THE RECORDS —

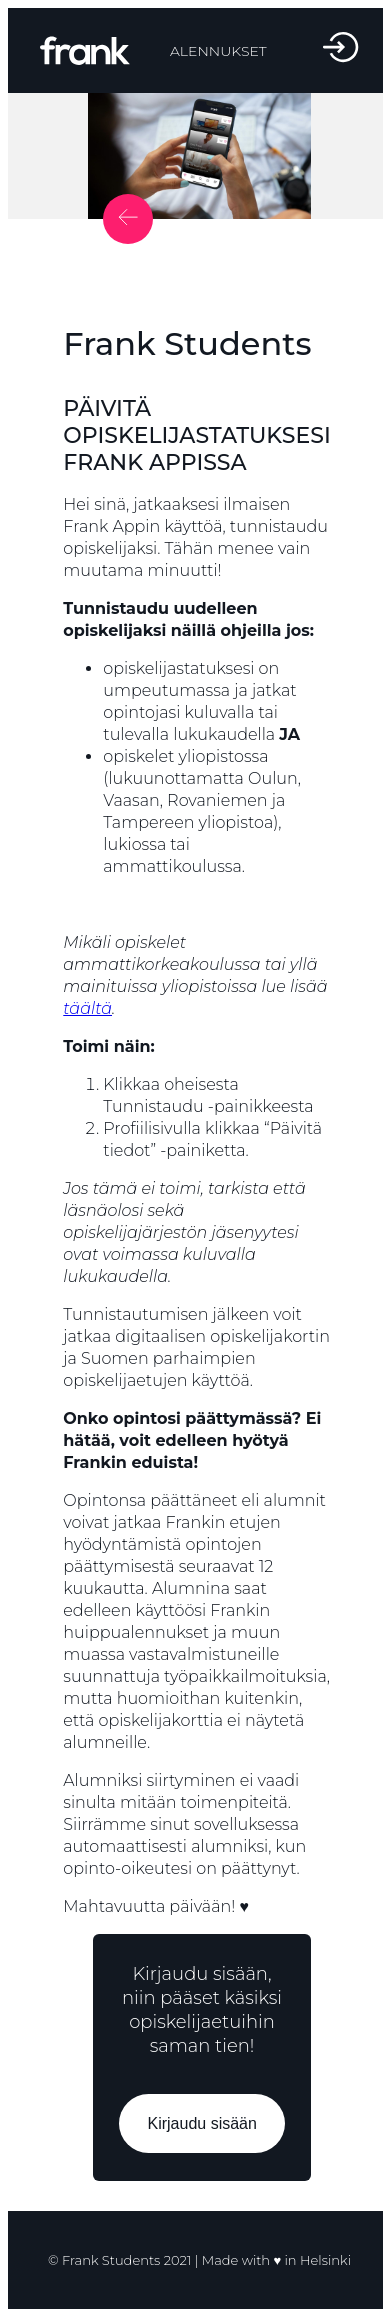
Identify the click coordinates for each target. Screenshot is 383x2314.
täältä (87, 1008)
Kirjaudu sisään (201, 2123)
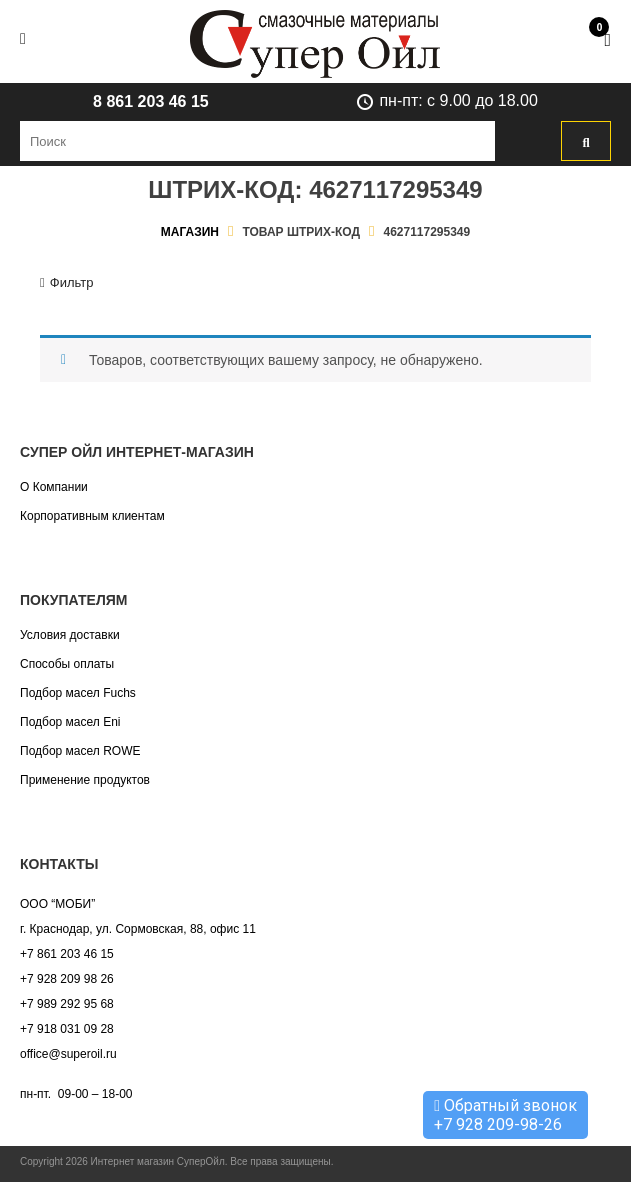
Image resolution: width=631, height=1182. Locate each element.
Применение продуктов (85, 780)
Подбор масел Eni (70, 722)
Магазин (190, 232)
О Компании (54, 487)
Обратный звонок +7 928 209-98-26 (505, 1115)
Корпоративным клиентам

WHAT THE TASK REQUIRES —
All of the listing should be transcribed exactly, but none of its images.

RESULT —
Identify the click coordinates for each target. Screenshot is 383x2314.
täältä (87, 1008)
Kirjaudu sisään (201, 2123)
Image resolution: width=631, height=1182. Locate each element.
Применение продуктов (85, 780)
Подбор масел Eni (70, 722)
Магазин (190, 232)
О Компании (54, 487)
Обратный звонок +7 928 209-98-26 (505, 1115)
Корпоративным клиентам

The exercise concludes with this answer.